Comme cela a été dit, la majorité des Juifs aujourd'hui n'observent plus les jeûnes de Béha''b. Néanmoins, certains Juifs, principalement parmi les `ashkanazim, respectent encore ces jours de jeûne Béha''b. D'autres encore, bien qu'ils ne jeûnent pas ces jours-là, se font un point d'honneur de réciter les Salîhôth7 pour la protection de ceux qui jeûnent ces jours-là, afin de les soutenir spirituellement (et aussi pour se rappeler qu'eux aussi devraient, normalement, jeûner).

Qu'HaShem puisse disposer les cœurs et accorder la force physique et spirituelle adéquate pour observer ces jeûnes Béha''b de la façon la plus appropriée.

1Qîddoushin 81a
2`ôrah Hayim 492
3Hilkôth Ta´niyôth 2:16-17
4À cause du climat particulier de la Palestine, davantage d'eau sont nécessaires à cette période de l'année pour permettre aux produits agricoles de pousser.
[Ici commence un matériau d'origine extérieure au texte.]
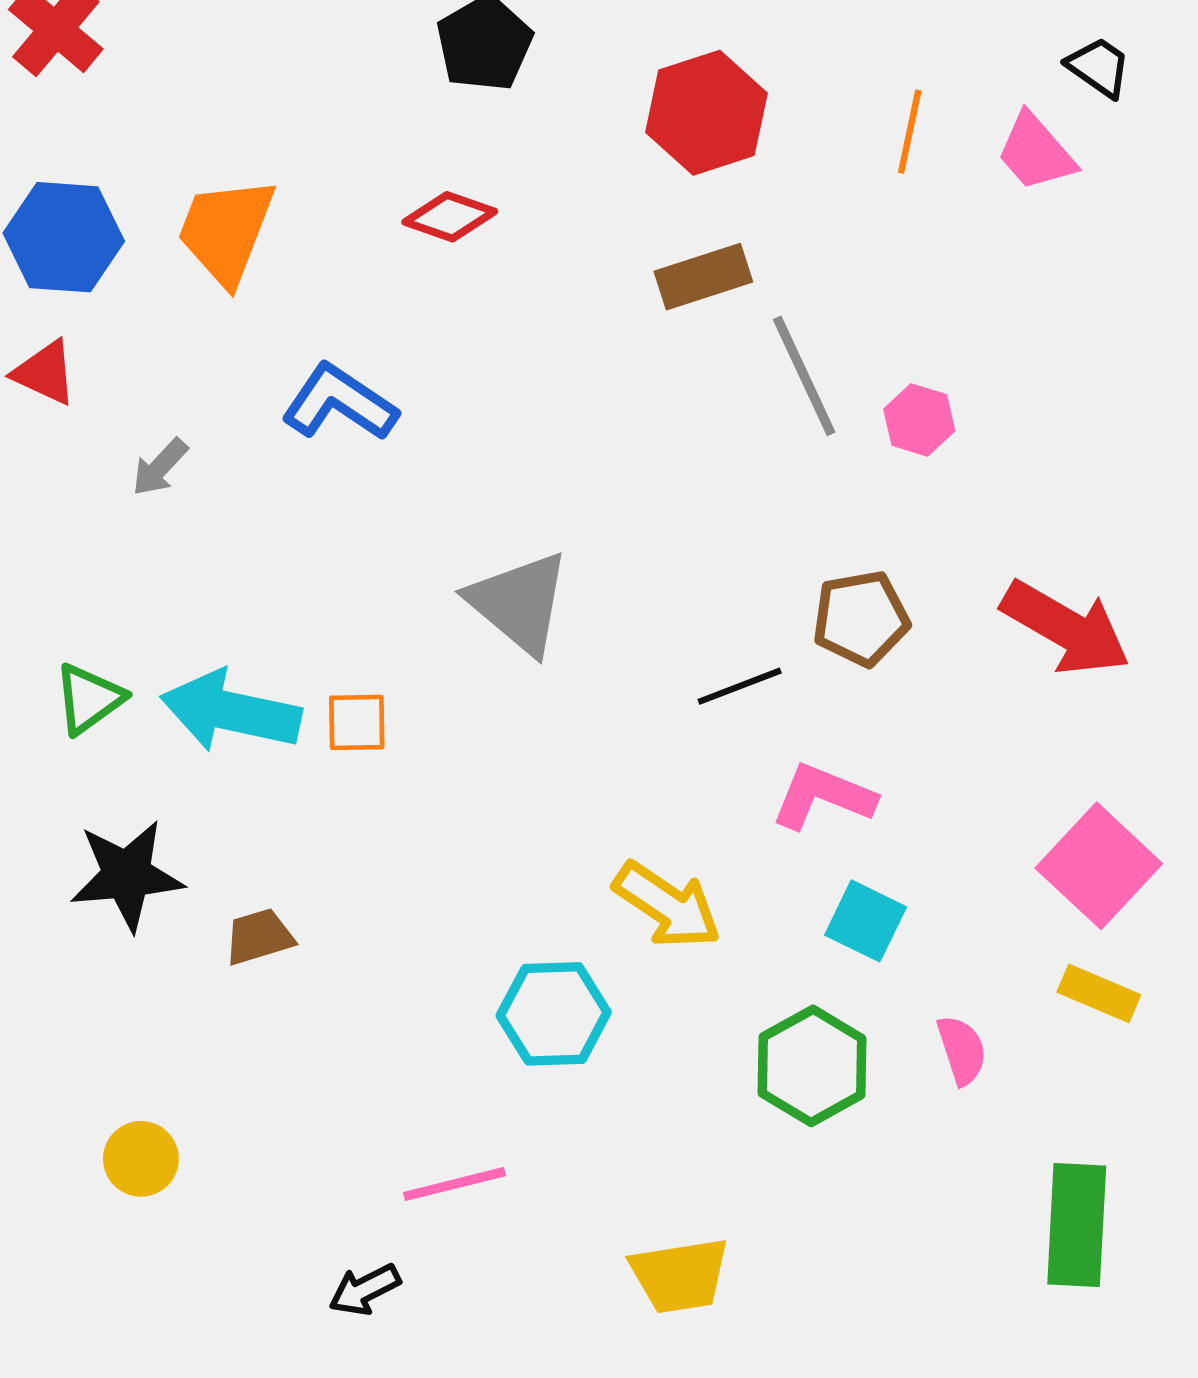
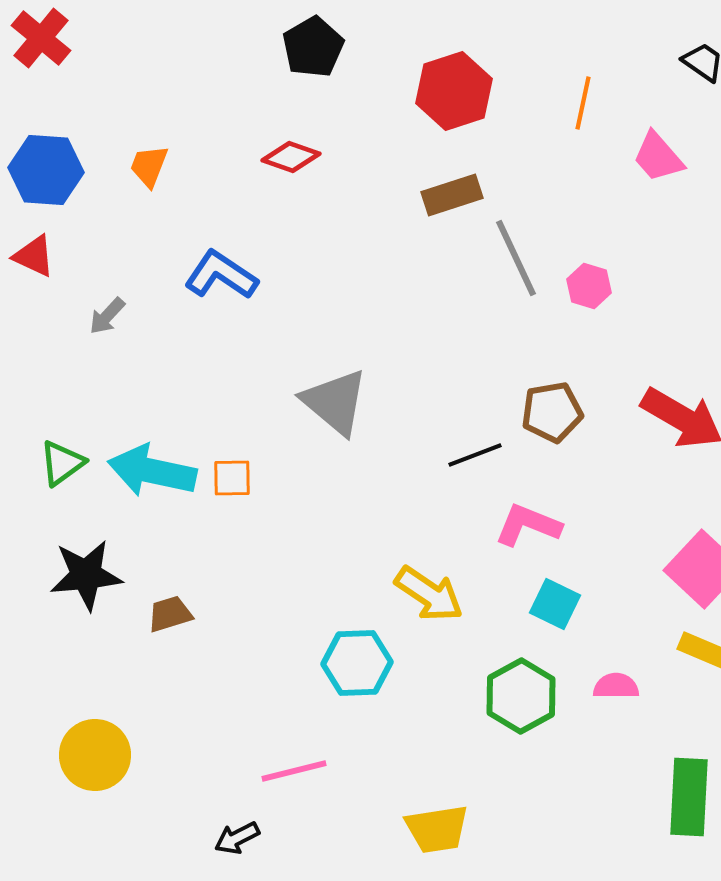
pink trapezoid: (1036, 152) -> (658, 157), moved
orange trapezoid: (226, 231) -> (149, 166), size x0.6
pink semicircle: (962, 1050) -> (616, 686), turned -72
yellow circle: (141, 1159) -> (95, 755), size x1.5

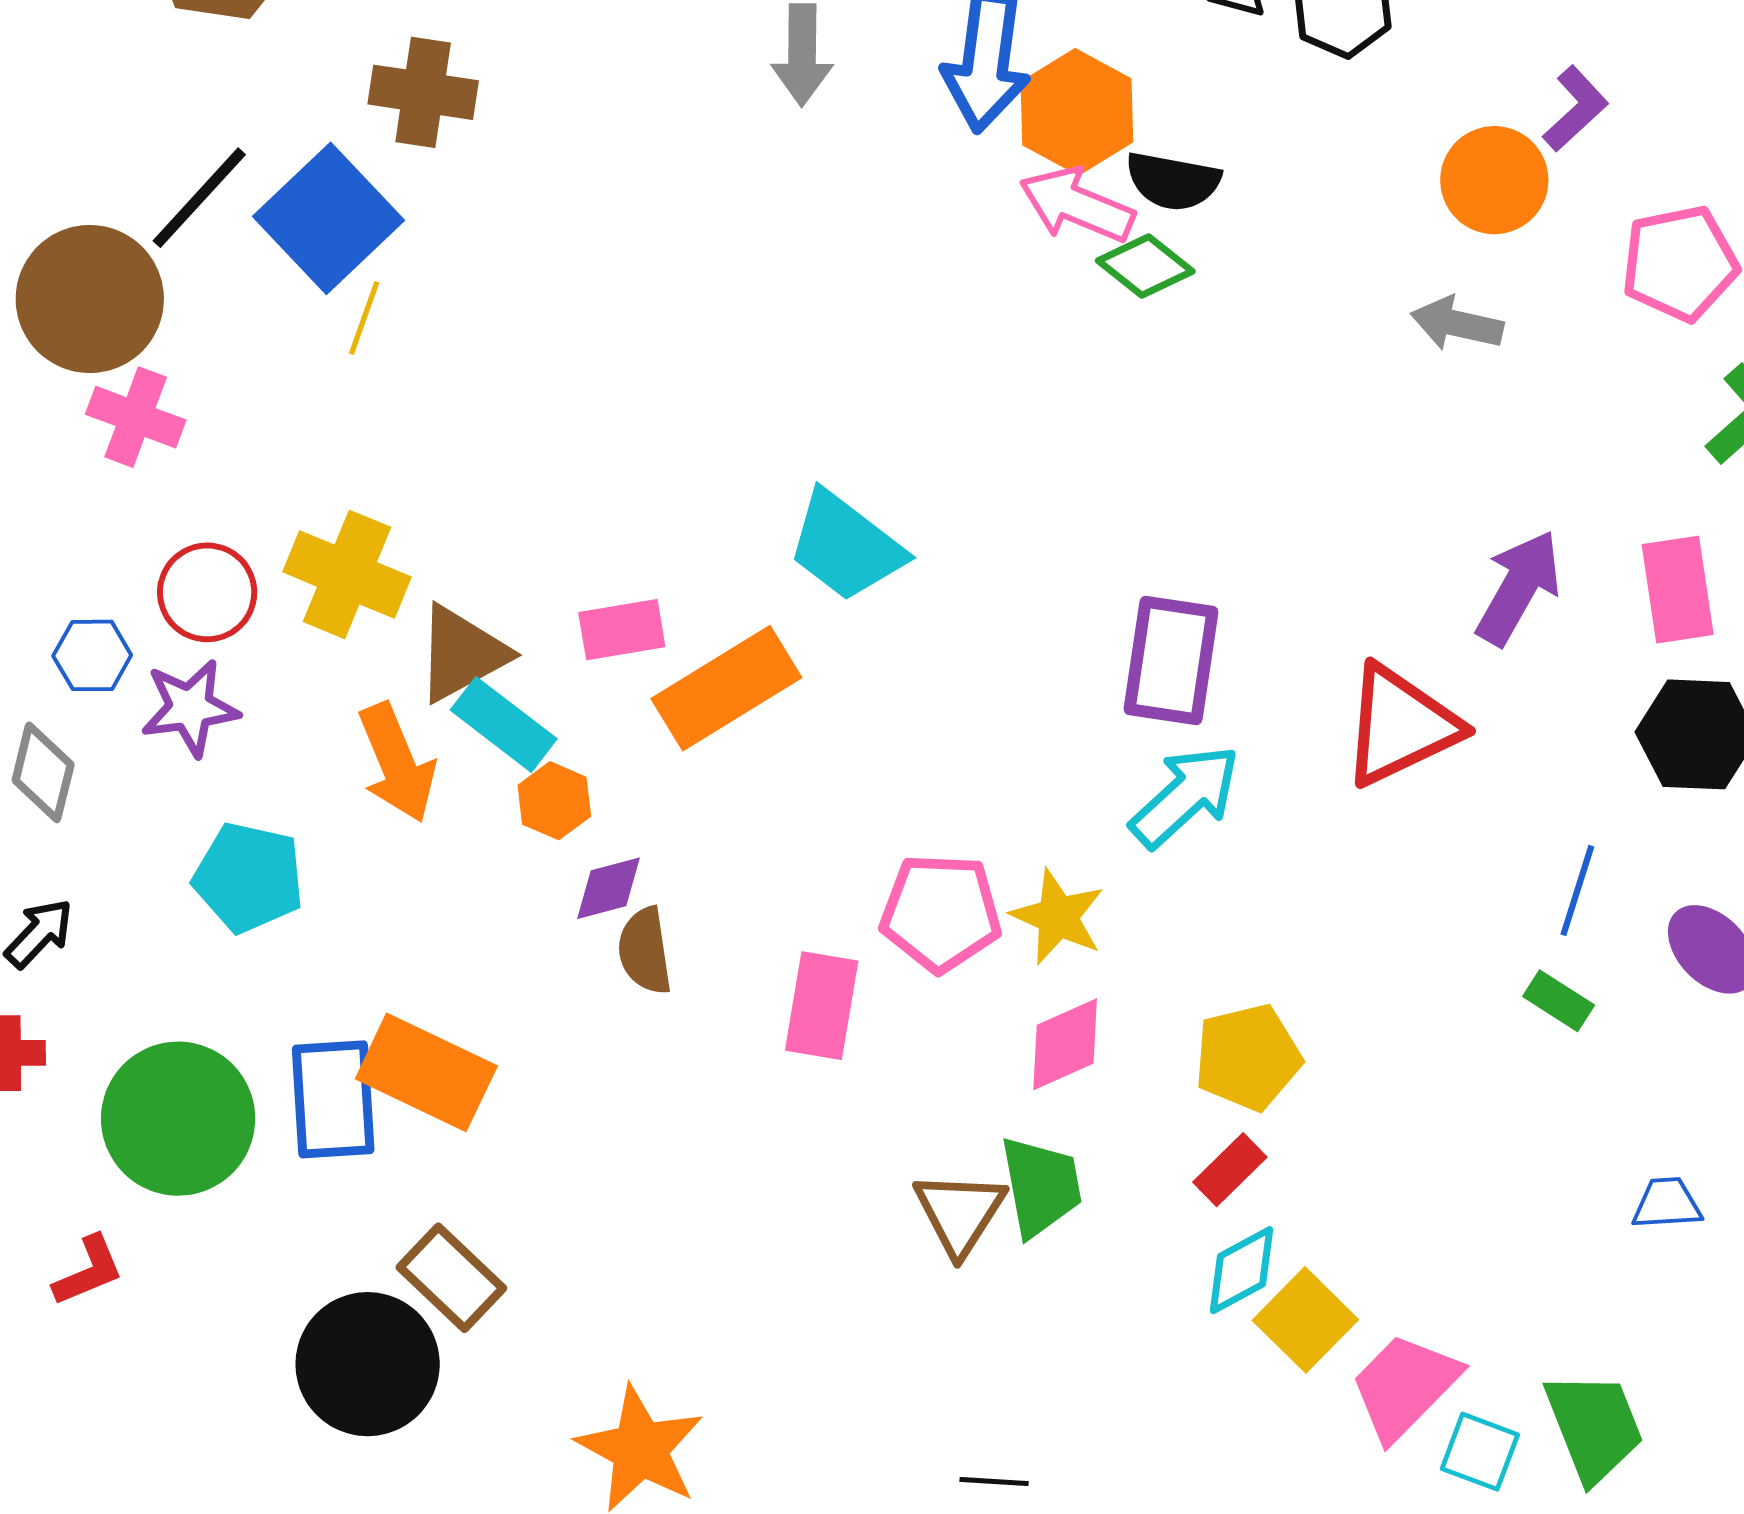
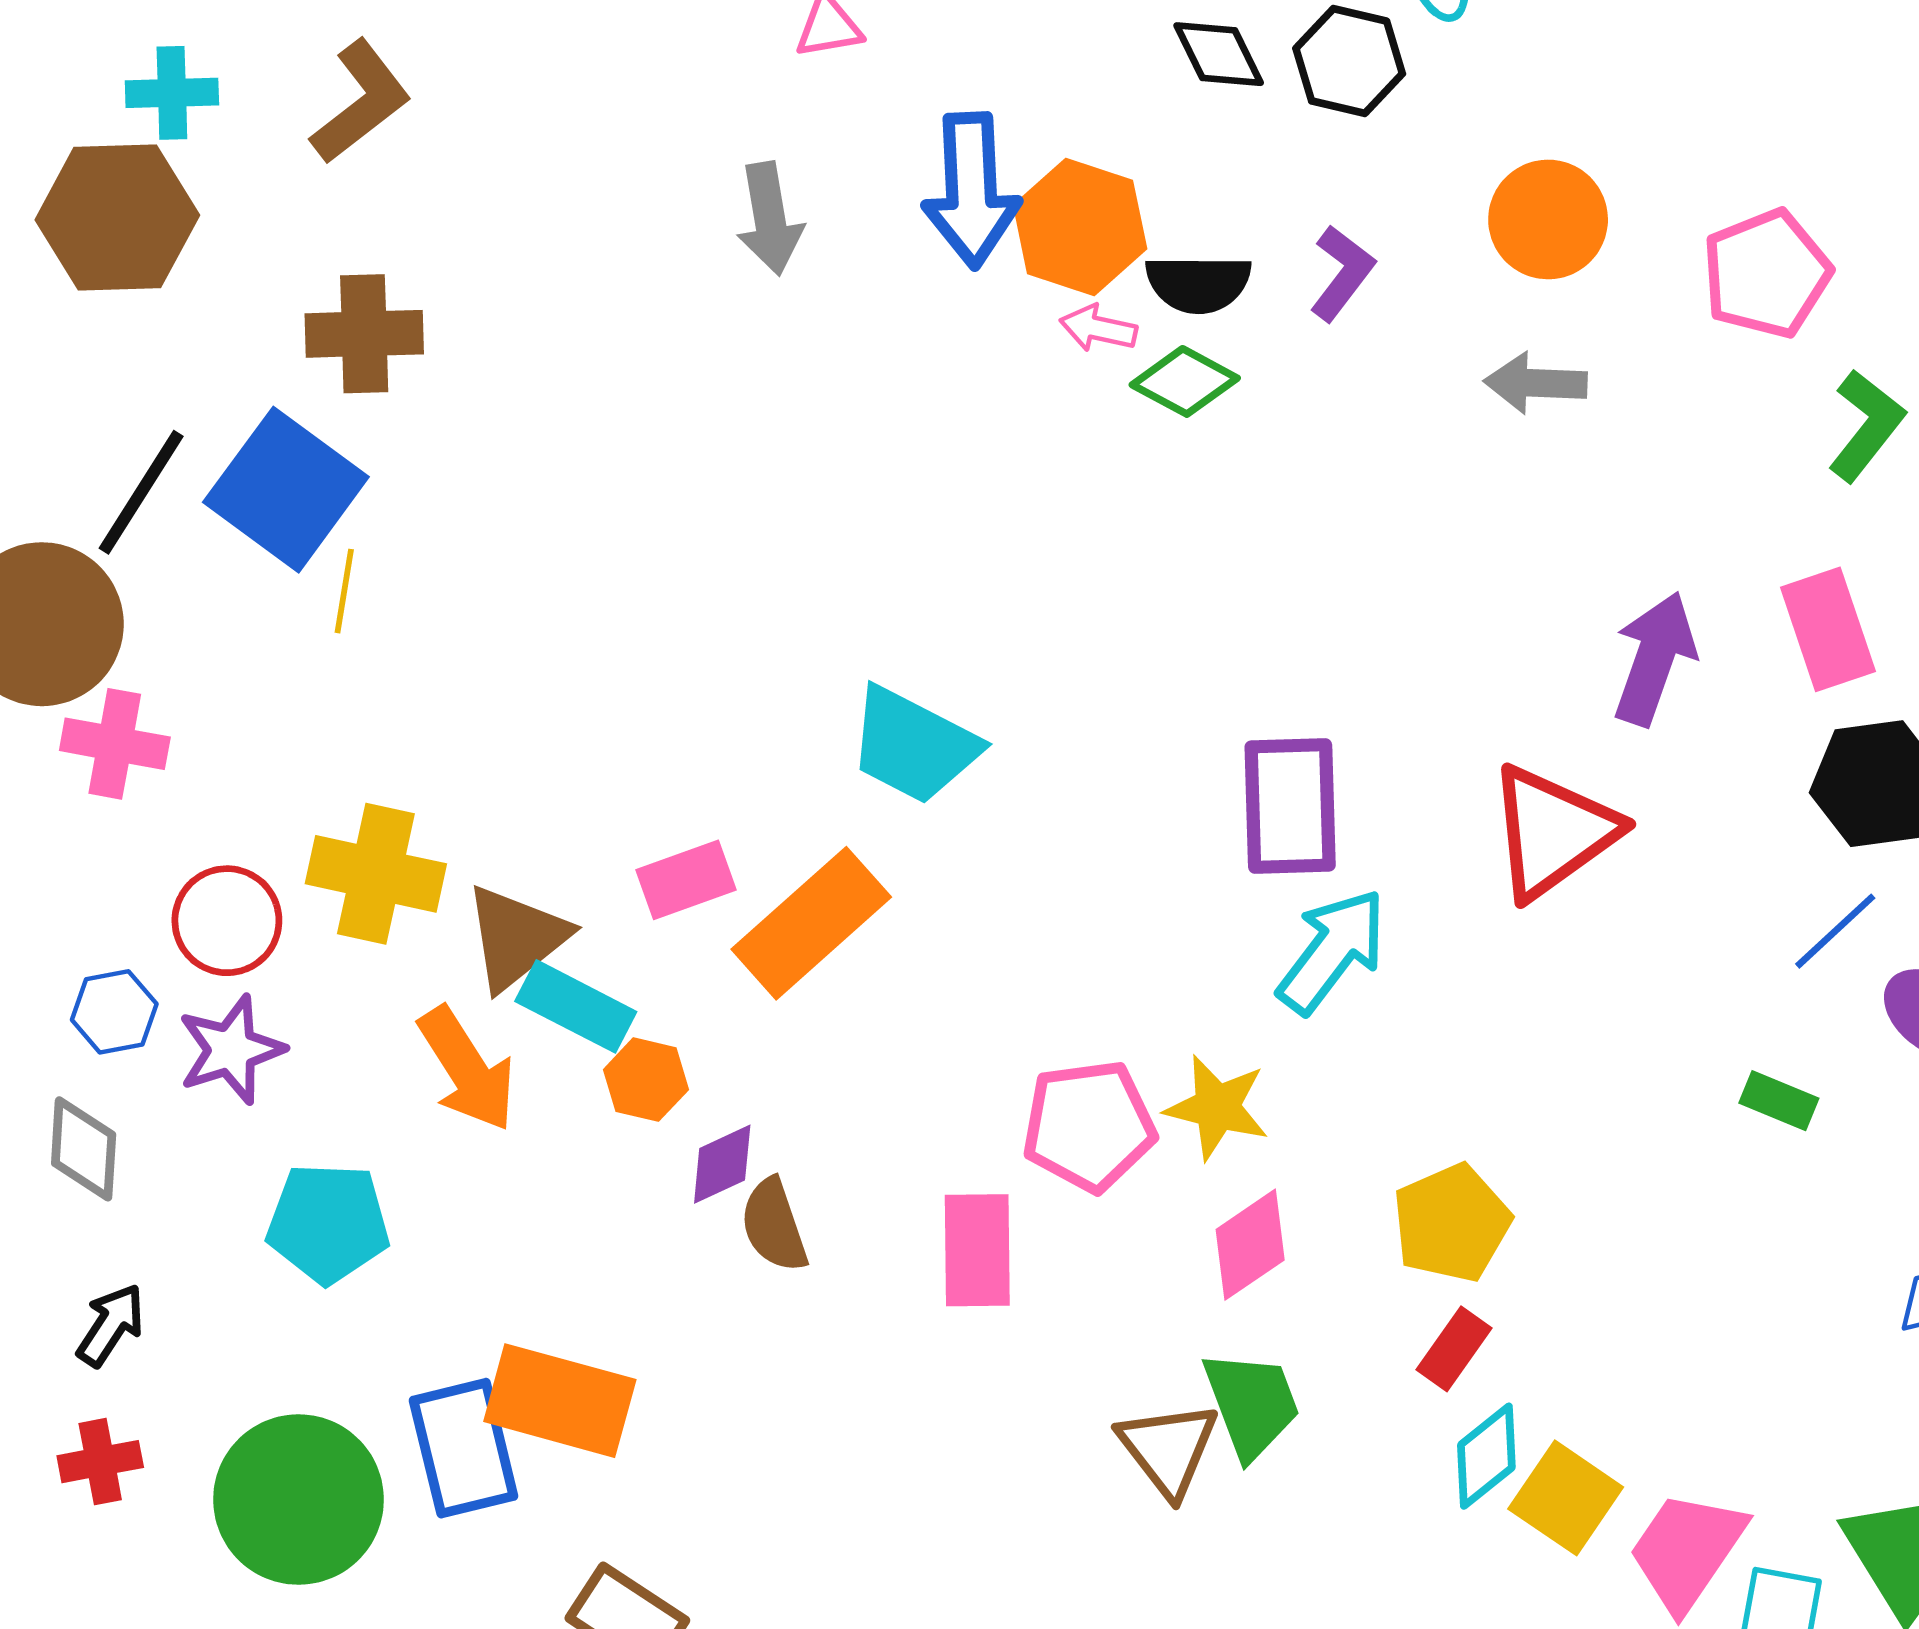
purple L-shape: (1575, 109) -> (1342, 273), moved
pink arrow: (1077, 205) -> (1098, 328), size x0.6
blue line: (1577, 890) -> (1835, 931), moved, turned 40

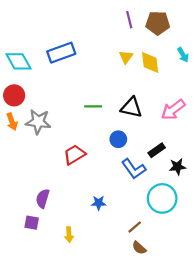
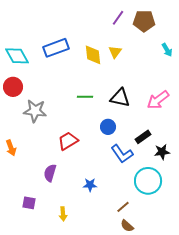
purple line: (129, 20) -> (118, 18), turned 49
yellow diamond: (150, 62) -> (93, 55), moved
orange arrow: (12, 122) -> (11, 148), moved
purple semicircle: (43, 198) -> (50, 173), moved

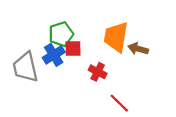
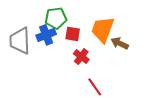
red square: (73, 49) -> (73, 34), moved

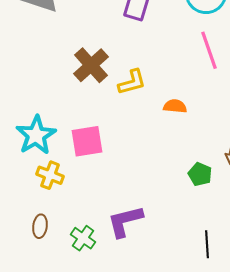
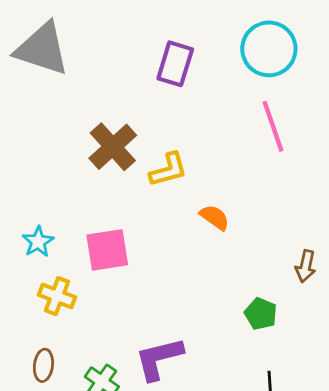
orange semicircle: (175, 106) -> (215, 217), moved, turned 30
cyan star: (36, 135) -> (38, 242), size x0.6
green pentagon: (200, 174) -> (261, 314), moved

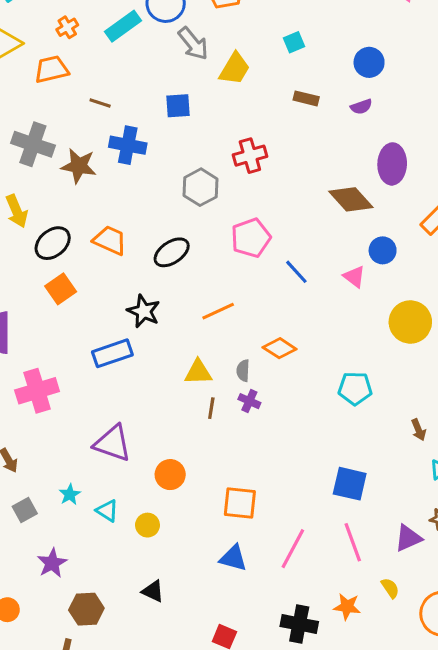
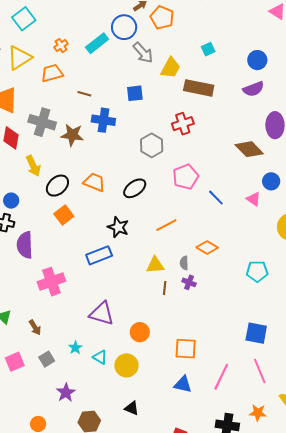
brown rectangle: (306, 98) -> (199, 88), moved, size x1.8
purple semicircle: (361, 107) -> (253, 89), size x1.5
yellow circle: (147, 525) -> (126, 365), size x1.5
5Et pas seulement, Lundi, Jeudi, et encore une fois Lundi, mais quand ils veulent, n'importe quel jour.
6Le Rîtbo` écrit que dans de tels cas, on doit crier vers HaShem pour qu'Il nous fasse miséricorde, même si on est Shabboth.
7Des prières de pénitence qui ne sont récitées que les jours de jeûne.